What is required ::
Having found the line that contains "ausüben wollt, dann verbindet euch jeden Tag", please retype only it and every line after it up to the end of the entries, exactly as written.

(Data under study)

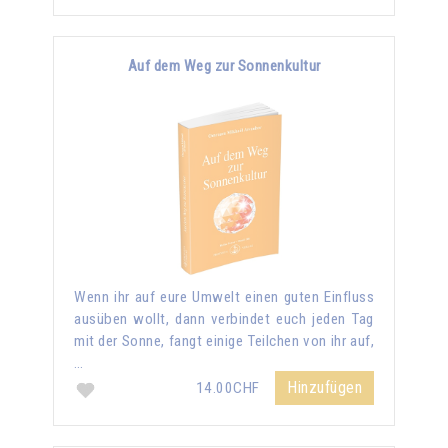
Auf dem Weg zur Sonnenkultur
Wenn ihr auf eure Umwelt einen guten Einfluss
ausüben wollt, dann verbindet euch jeden Tag
mit der Sonne, fangt einige Teilchen von ihr auf,
…
Hinzufügen
14.00CHF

(End Data under study)

Exercise answer ::
ausüben wollt, dann verbindet euch jeden Tag
mit der Sonne, fangt einige Teilchen von ihr auf,
…
Hinzufügen
14.00CHF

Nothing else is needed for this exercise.